▸ **Extracted page text data**
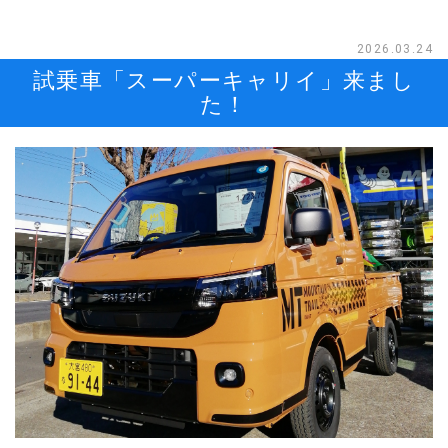
2026.03.24
試乗車「スーパーキャリイ」来まし
た！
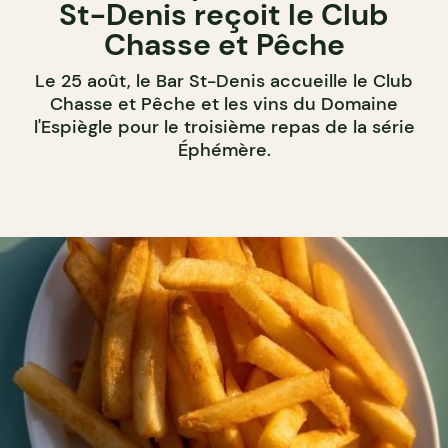
St-Denis reçoit le Club
Chasse et Pêche
Le 25 août, le Bar St-Denis accueille le Club
Chasse et Pêche et les vins du Domaine
l'Espiègle pour le troisième repas de la série
Éphémère.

▸ **Activity**
Write out an exact transcription of the line with "l'Espiègle pour le" and of each line after it; stop at the end of the records.

▸ **Completed task**
l'Espiègle pour le troisième repas de la série
Éphémère.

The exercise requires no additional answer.